Upset by what happened, Ombres said he jumped up, said he had to go and took off on his bicycle. Foley came after him and asked what was wrong. Ombres said he told him but that Foley didn't react much.

The next weekend, Ombres went by the priest's apartment and noticed Foley's bike outside. He thought it was odd that Foley would continue to see the priest after what happened. They didn't talk much after that and eventually grew apart, Ombres said.

Ombres said his mother told him to bury what happened with the older priest. "Just get down right off of that," was her expression, he said. He didn't bring it up again.

That priest has since died, Ombres said.

He said he is sorry that Foley also felt he had to keep his abuse a secret.

"I would have hated for anyone to carry that for so long," Ombres said.

Mercieca reportedly also worked at three Broward County churches: St. Henry in Pompano Beach from 1987 to 1993, St. Coleman in Pompano Beach from 1970 to 1973 and St. Ambrose in Deerfield Beach from 1985 to 1987.

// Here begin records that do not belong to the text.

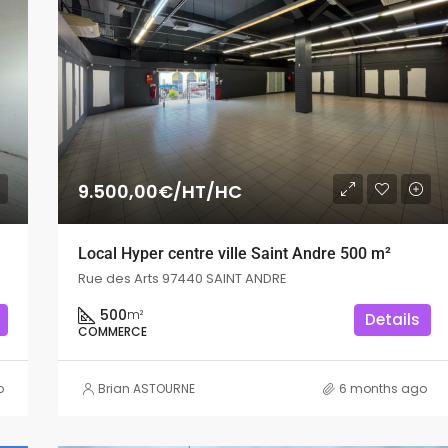
9.500,00€/HT/HC
Local Hyper centre ville Saint Andre 500 m²
Rue des Arts 97440 SAINT ANDRE
500
m²
Details
COMMERCE
o
Brian ASTOURNE
6 months ago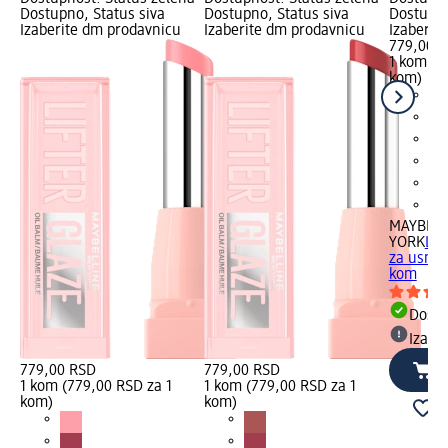
Dostupno, Status siva
Dostupno, Status siva
Dostupno
Izaberite dm prodavnicu
Izaberite dm prodavnicu
Izaberit
779,00 
1 kom (7
kom)
MAYBELL
YORK
LIF
za usne -
kom
Dost
Izabe
779,00 RSD
779,00 RSD
1 kom (779,00 RSD za 1
1 kom (779,00 RSD za 1
kom)
kom)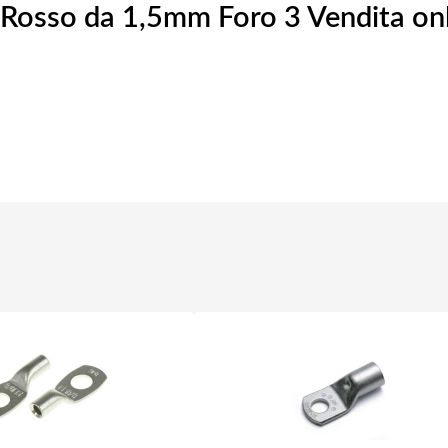
o Rosso da 1,5mm Foro 3 Vendita on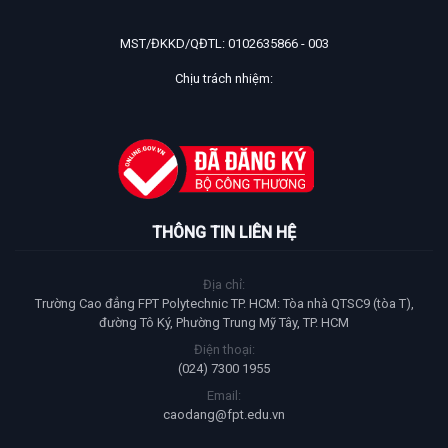
MST/ĐKKD/QĐTL: 0102635866 - 003
Chịu trách nhiệm:
THÔNG TIN LIÊN HỆ
Địa chỉ:
Trường Cao đẳng FPT Polytechnic TP. HCM: Tòa nhà QTSC9 (tòa T),
đường Tô Ký, Phường Trung Mỹ Tây, TP. HCM
Điện thoại:
(024) 7300 1955
Email:
caodang@fpt.edu.vn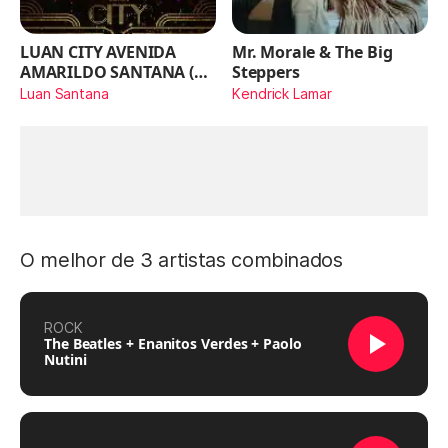
LUAN CITY AVENIDA
Mr. Morale & The Big
AMARILDO SANTANA (Ao
Steppers
Vivo)
Luan Santana
Kendrick Lamar
O melhor de 3 artistas combinados
ROCK
The Beatles + Enanitos Verdes + Paolo
Nutini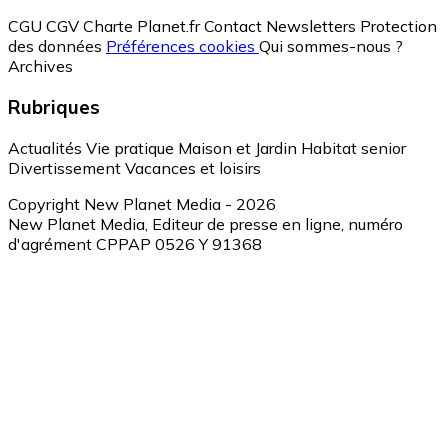
CGU
CGV
Charte Planet.fr
Contact
Newsletters
Protection
des données
Préférences cookies
Qui sommes-nous ?
Archives
Rubriques
Actualités
Vie pratique
Maison et Jardin
Habitat senior
Divertissement
Vacances et loisirs
Copyright New Planet Media - 2026
New Planet Media, Editeur de presse en ligne, numéro
d'agrément CPPAP 0526 Y 91368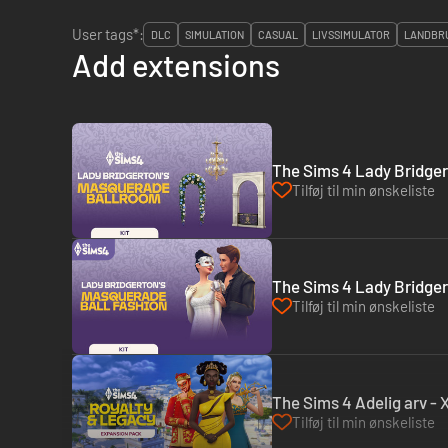
User tags*:
DLC
SIMULATION
CASUAL
LIVSSIMULATOR
LANDBR
Add extensions
The Sims 4 Lady Bridgert
Tilføj til min ønskeliste
The Sims 4 Lady Bridge
Tilføj til min ønskeliste
The Sims 4 Adelig arv -
Tilføj til min ønskeliste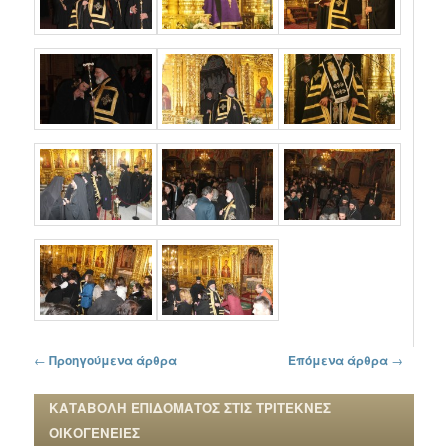
Πλοήγηση στα άρθρα
←
Προηγούμενα άρθρα
Επόμενα άρθρα
→
ΚΑΤΑΒΟΛΗ ΕΠΙΔΟΜΑΤΟΣ ΣΤΙΣ ΤΡΙΤΕΚΝΕΣ
ΟΙΚΟΓΕΝΕΙΕΣ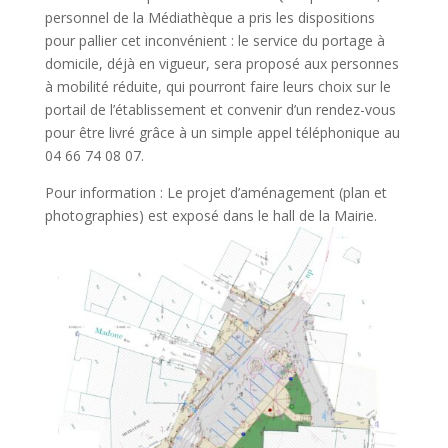
personnel de la Médiathèque a pris les dispositions
pour pallier cet inconvénient : le service du portage à
domicile, déjà en vigueur, sera proposé aux personnes
à mobilité réduite, qui pourront faire leurs choix sur le
portail de l’établissement et convenir d’un rendez-vous
pour être livré grâce à un simple appel téléphonique au
04 66 74 08 07.
Pour information : Le projet d’aménagement (plan et
photographies) est exposé dans le hall de la Mairie.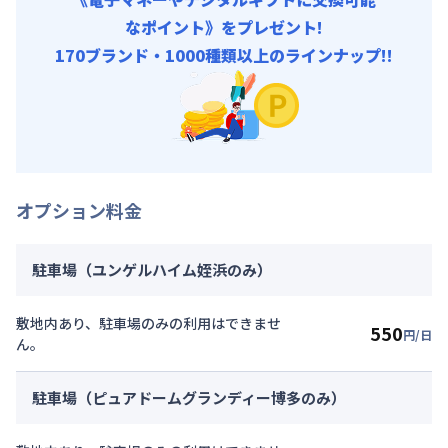
なポイント》をプレゼント!
170ブランド・1000種類以上のラインナップ!!
オプション料金
駐車場（ユンゲルハイム姪浜のみ）
敷地内あり、駐車場のみの利用はできませ
550
円/日
ん。
駐車場（ピュアドームグランディー博多のみ）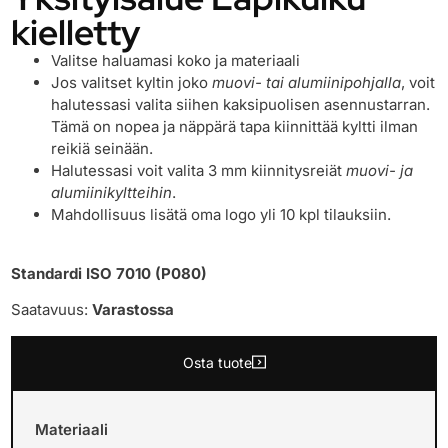
kielletty
Valitse haluamasi koko ja materiaali
Jos valitset kyltin joko
muovi- tai alumiinipohjalla
, voit
halutessasi valita siihen kaksipuolisen asennustarran.
Tämä on nopea ja näppärä tapa kiinnittää kyltti ilman
reikiä seinään.
Halutessasi voit valita 3 mm kiinnitysreiät
muovi- ja
alumiinikyltteihin
.
Mahdollisuus lisätä oma logo yli 10 kpl tilauksiin.
Standardi ISO 7010 (P080)
Saatavuus:
Varastossa
Osta tuote
Materiaali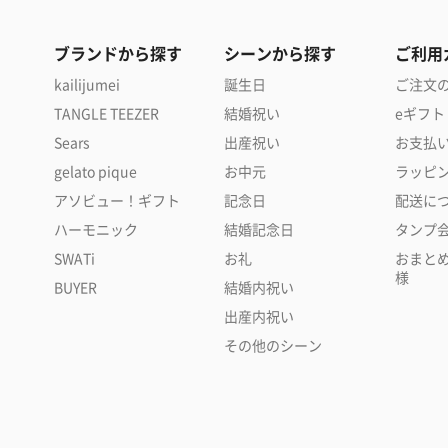
ブランドから探す
シーンから探す
ご利用
kailijumei
誕生日
ご注文
TANGLE TEEZER
結婚祝い
eギフト
Sears
出産祝い
お支払
gelato pique
お中元
ラッピ
アソビュー！ギフト
記念日
配送に
ハーモニック
結婚記念日
タンプ
SWATi
お礼
おまと
様
BUYER
結婚内祝い
出産内祝い
その他のシーン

At St. Henry, a small complex tucked into an industrial neighborhood near Interstate 95, Louise DiPretroro, the church's bookkeeper, said she had been instructed to refer inquiries about Mercieca to the Archdiocese of Miami.

St. Coleman, on North Federal Highway, is a much larger complex than St. Henry and includes a school with more than 600 students. The Rev. Thomas Foudy, the current pastor, said he arrived after Mercieca left.

He said the parish has had a lot of turnover among its congregants and that anyone who worked at the church more than three decades ago would be retired or dead.

"I never heard any negative remarks on Father Mercieca - rumors or complaints or anything of the sort," he said.

At St. Ambrose, a few miles north on Federal Highway, a large tent held dozens of pumpkins for a Halloween sale. A clerk said no one who would have known Mercieca still works there.

It is not clear whether the priest's story will soften public opinion on Foley.

Bill Brooks, a Palm Beach councilman who was Foley's guidance counselor in his freshman year at Cardinal Newman High, said he hates to see bad things happen to anyone. But the revelation doesn't change his feelings.

"Mark's own words are that he is not using it as an excuse," Brooks said.

Samuel Popkin, a University of California, San Diego, political science professor and an expert in voting behavior, said the admission from the priest will not likely gain the former Republican congressman much public sympathy.

"This is the party that says, 'We don't take sociology as an excuse for bad behavior,' " Popkin said. "So he was abused by a priest. I don't think many people are going to blame that for his sexual orientation or use it to excuse him for what he did with other children."

Thursday's news "doesn't change how he behaved toward pages or the fact that he had to resign in disgrace," National Republican Congressional Committee spokesman Alex Burgos said.